Register allocation is a complex topic, slight change in algorithm could have huge impact on the generated code. We explored various ideas for finding optimal heuristic selection ordering. Using Genetic algorithm, we could find optimal ordering and there was also some commonality in the heuristics order that was performance efficient for majority of configuration that we tested. However, with many improvements, there were also regressions in many methods across all configurations. We discovered that there was other area of improvements that need to be fixed first before we enable heuristic tuning feature, [RyuJIT][LSRA] captures some of the issues. Hence, we decided not to change any heuristic ordering at the current time.
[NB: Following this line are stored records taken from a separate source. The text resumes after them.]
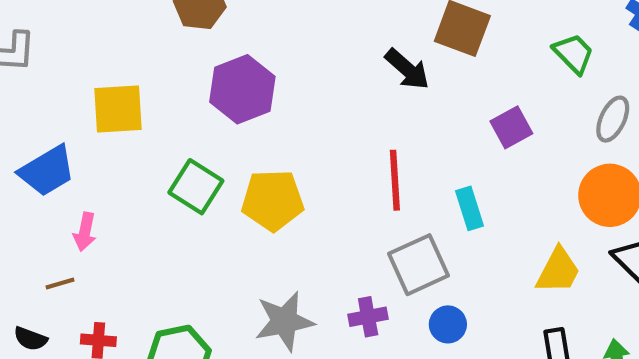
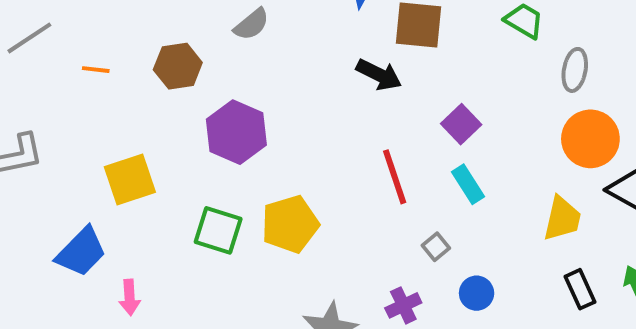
purple square: (511, 127) -> (461, 124), moved
gray square: (418, 265) -> (436, 247), size x0.5

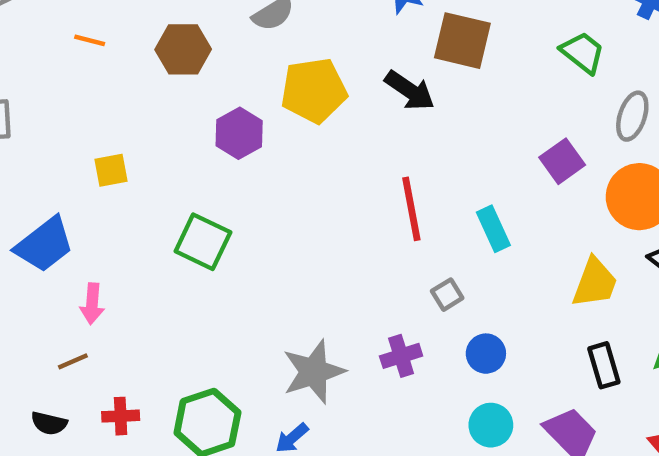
purple square: (461, 124) -> (562, 161), moved
purple hexagon: (236, 132) -> (239, 133), size x0.7
yellow square: (130, 180) -> (111, 170), size x0.6
yellow pentagon: (290, 224) -> (314, 90), moved

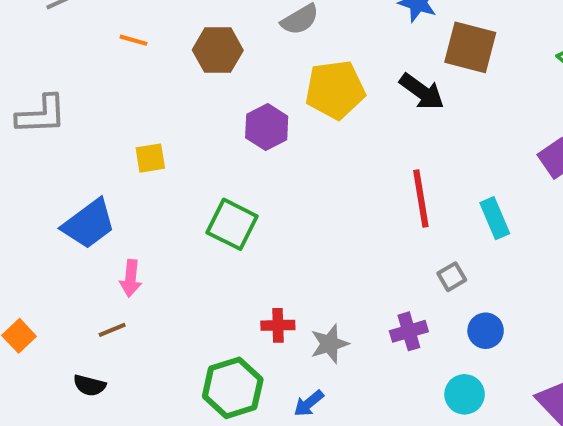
gray star: (314, 372) -> (330, 344), size x0.7
red cross: (121, 416) -> (278, 325), moved
cyan circle: (491, 425) -> (465, 394), moved

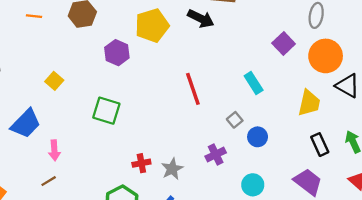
yellow square: (150, 158) -> (54, 81), turned -30
red line: (421, 199) -> (193, 89), moved
blue circle: (486, 331) -> (258, 137), moved

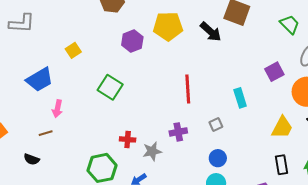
blue circle: (258, 137) -> (218, 158), moved
purple cross: (216, 154) -> (178, 132), moved

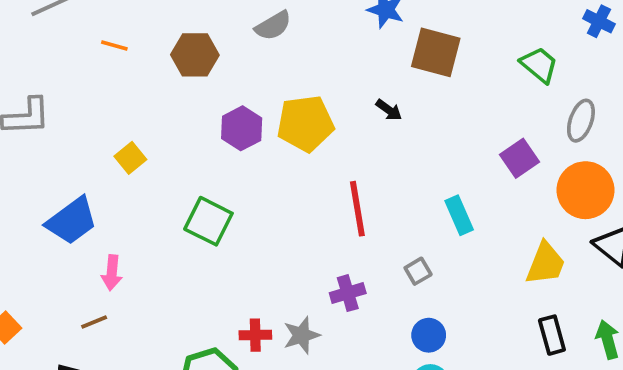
yellow pentagon: (168, 26) -> (305, 124), moved
black arrow: (211, 32) -> (389, 110), moved, size x0.6
red cross: (128, 139) -> (255, 335), moved

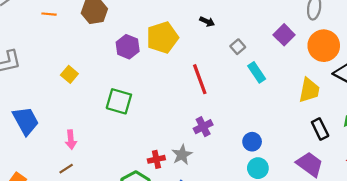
blue trapezoid: (72, 221) -> (26, 121), moved, turned -72
gray square: (418, 271) -> (238, 47), moved

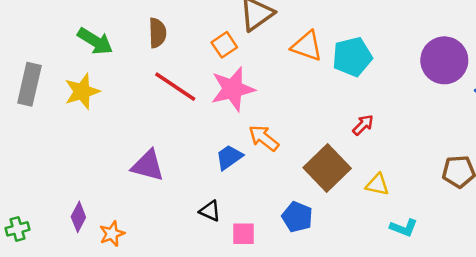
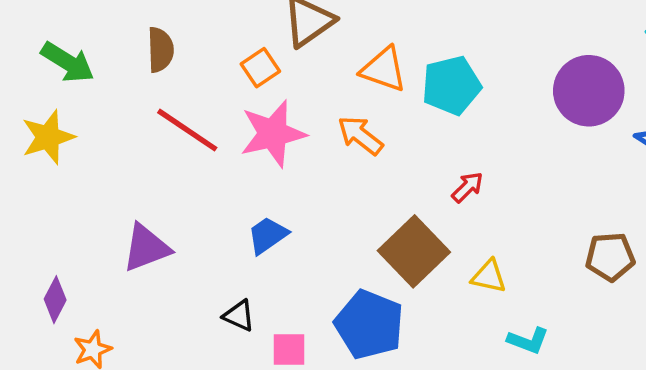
orange arrow: (264, 138) -> (360, 135), moved
purple triangle: (148, 166) -> (146, 248), turned -36
purple diamond: (78, 217) -> (55, 300), moved
blue pentagon: (297, 217) -> (369, 325), size x1.5

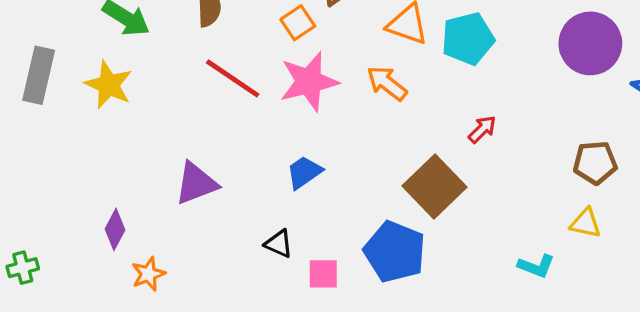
yellow star: (48, 137) -> (109, 85), turned -30
brown pentagon: (610, 257) -> (595, 163), moved
yellow triangle: (489, 276) -> (586, 223), moved

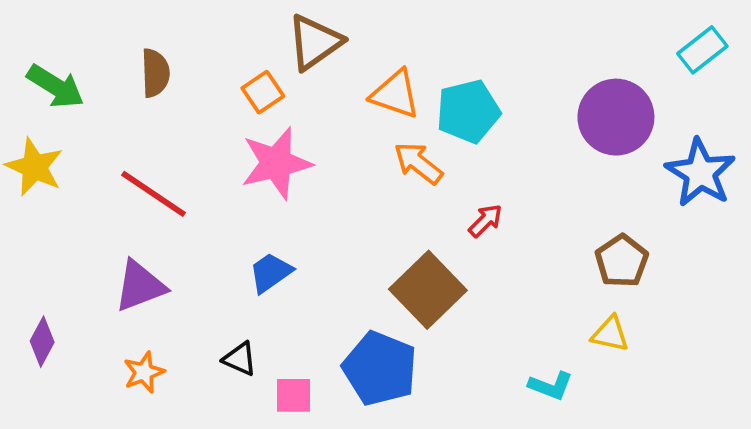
red line: (233, 78) -> (153, 194), moved
orange arrow: (387, 83) -> (418, 163), moved
brown pentagon: (595, 163) -> (622, 261), turned -30
orange star: (148, 274) -> (144, 372), moved

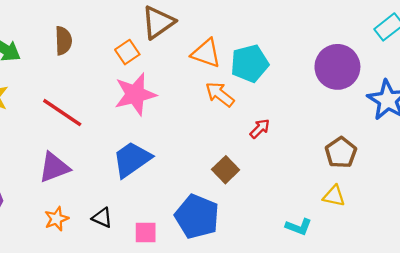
blue trapezoid: (271, 273) -> (132, 159), size x1.5
brown square: (428, 290) -> (226, 170), size x0.6
black triangle: (240, 359) -> (102, 218), moved

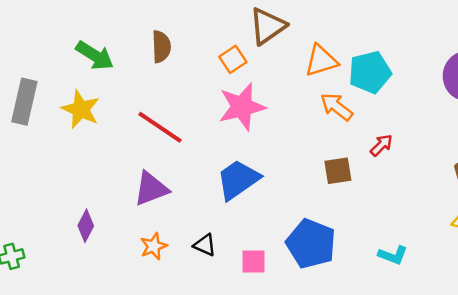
orange triangle: (206, 53) -> (321, 61), turned -36
brown square: (226, 170) -> (338, 171), moved, turned 35
cyan L-shape: (299, 227) -> (393, 255), moved

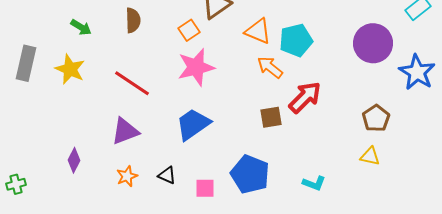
green arrow: (95, 56) -> (81, 27), size x0.7
orange triangle: (321, 61) -> (258, 31), turned 40
red arrow: (381, 145) -> (305, 97), size x1.8

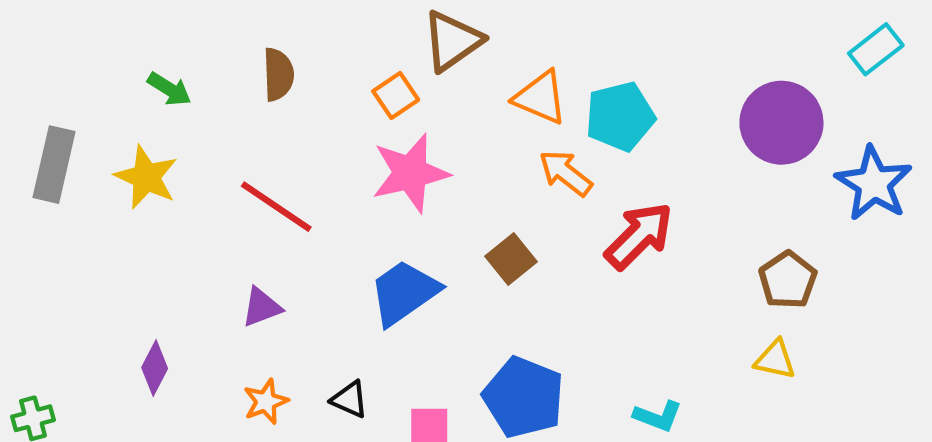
brown square: (271, 117) -> (511, 259), moved, turned -30
purple triangle: (125, 131) -> (262, 307), size x0.7

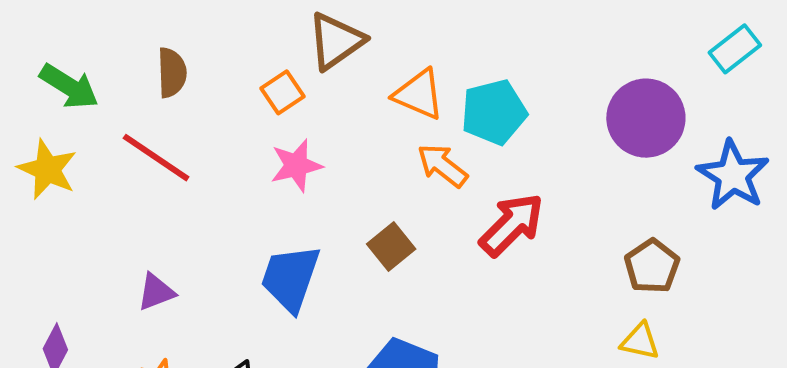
green arrow: (169, 89) -> (69, 86), size x1.4
pink star: (410, 173) -> (296, 165), size x0.7
red line: (276, 207) -> (156, 158), moved
blue trapezoid: (404, 292) -> (290, 278), turned -36

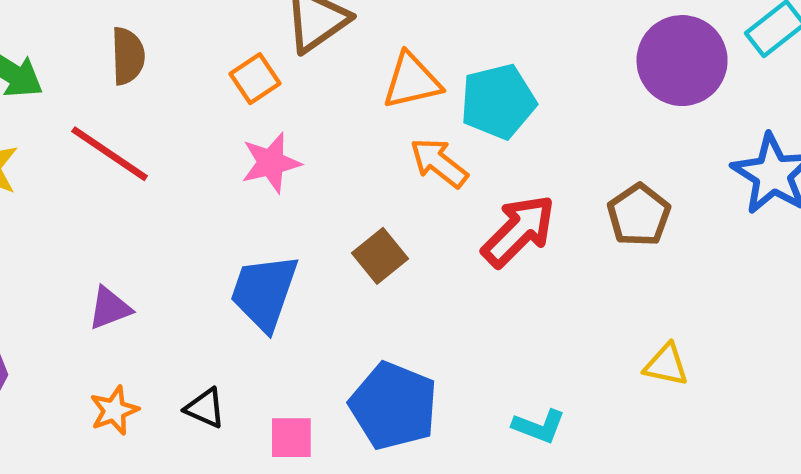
orange triangle: (419, 94) -> (412, 81), turned -36
purple circle: (646, 118) -> (682, 61), moved
brown pentagon: (652, 266) -> (639, 215), moved

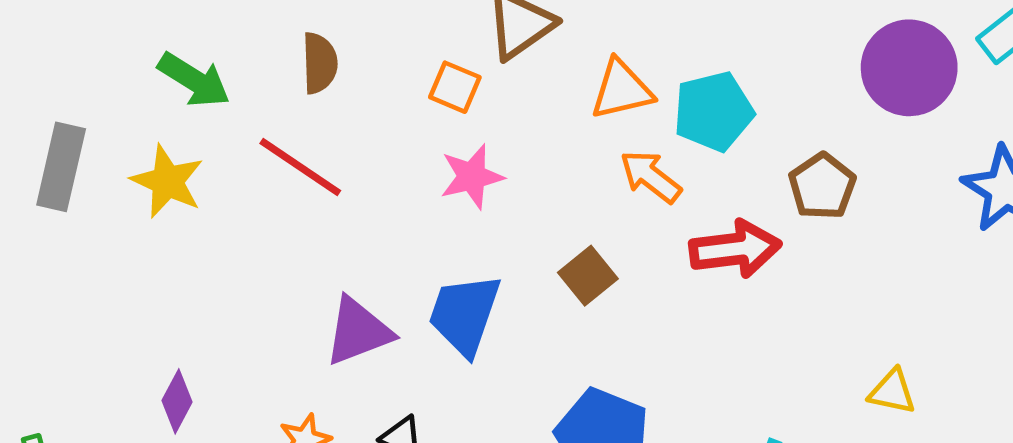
orange square: (255, 79) -> (455, 87), turned -33
brown pentagon: (639, 215) -> (822, 186), moved
red arrow: (518, 231) -> (735, 249), turned 38
purple triangle: (110, 308) -> (358, 331), moved, size x1.5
We will focus on fixing these issues first and once the existing LSRA weakness are addressed, we can choose to return to this experiment and use the techniques, tools, and knowledge here to inform a heuristic re-ordering. Going forward, we could also auto tune the heuristic ordering based on various factors like how many method parameters are present, if loops are present or not, exception handling, etc. Opportunities are endless, time is limited, so got to make better choices!